··· Records for this exercise ···

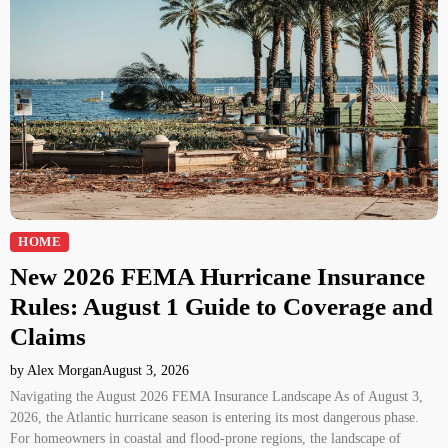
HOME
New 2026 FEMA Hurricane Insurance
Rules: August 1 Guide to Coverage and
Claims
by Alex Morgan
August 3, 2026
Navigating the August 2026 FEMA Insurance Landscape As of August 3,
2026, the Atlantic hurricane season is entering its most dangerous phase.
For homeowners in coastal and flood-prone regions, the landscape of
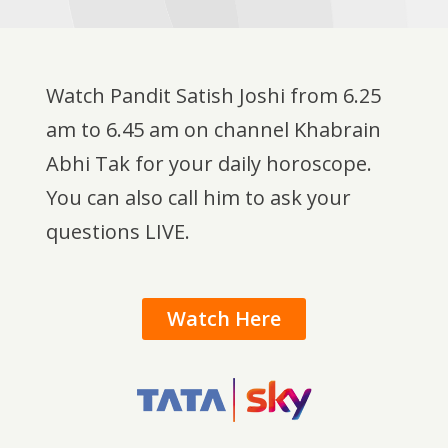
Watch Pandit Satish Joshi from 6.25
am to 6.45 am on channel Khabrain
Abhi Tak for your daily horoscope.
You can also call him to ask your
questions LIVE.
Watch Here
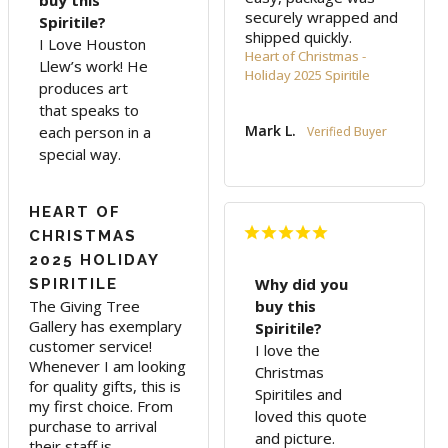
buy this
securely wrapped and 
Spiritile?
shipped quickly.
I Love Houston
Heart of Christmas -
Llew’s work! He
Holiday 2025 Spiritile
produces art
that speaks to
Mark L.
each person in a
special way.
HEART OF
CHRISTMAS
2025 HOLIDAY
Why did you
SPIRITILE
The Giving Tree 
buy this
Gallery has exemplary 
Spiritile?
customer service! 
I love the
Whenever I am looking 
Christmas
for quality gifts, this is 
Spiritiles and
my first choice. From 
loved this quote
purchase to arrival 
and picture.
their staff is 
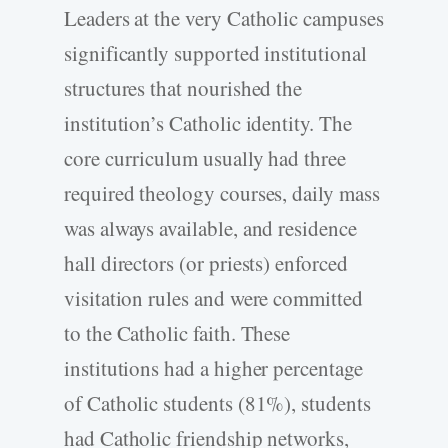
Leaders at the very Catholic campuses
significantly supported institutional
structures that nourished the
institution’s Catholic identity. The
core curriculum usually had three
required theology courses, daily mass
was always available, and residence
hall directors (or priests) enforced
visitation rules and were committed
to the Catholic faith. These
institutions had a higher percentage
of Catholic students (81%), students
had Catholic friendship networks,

···
··· Records for this exercise ···

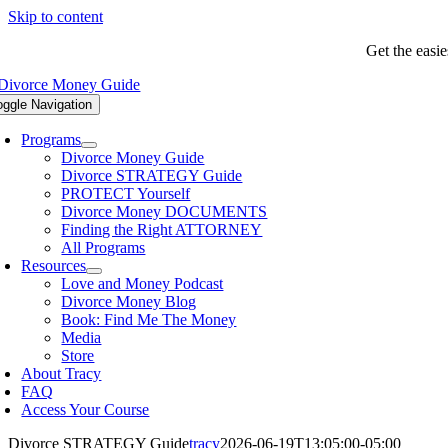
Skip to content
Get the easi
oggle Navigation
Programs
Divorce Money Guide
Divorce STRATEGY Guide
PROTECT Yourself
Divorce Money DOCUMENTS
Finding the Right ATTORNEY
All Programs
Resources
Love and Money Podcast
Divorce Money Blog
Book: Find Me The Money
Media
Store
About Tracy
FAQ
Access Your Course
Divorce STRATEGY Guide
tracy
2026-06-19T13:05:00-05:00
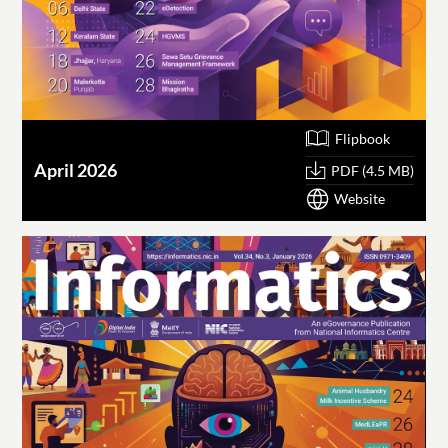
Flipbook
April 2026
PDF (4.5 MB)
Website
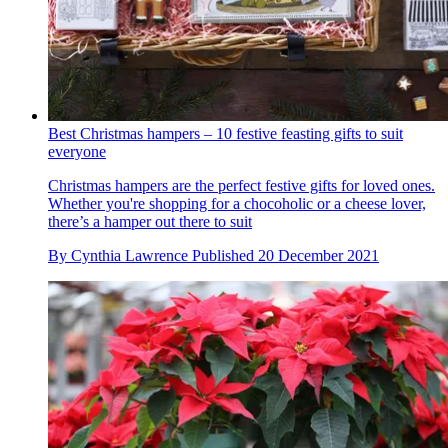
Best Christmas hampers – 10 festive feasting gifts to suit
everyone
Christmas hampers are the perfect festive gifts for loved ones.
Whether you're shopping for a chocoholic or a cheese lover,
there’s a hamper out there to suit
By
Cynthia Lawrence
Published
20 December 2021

···

** Directions **
A single figure is required: the number of lines in the entries above that include the word "Guide".

** Task answer **
4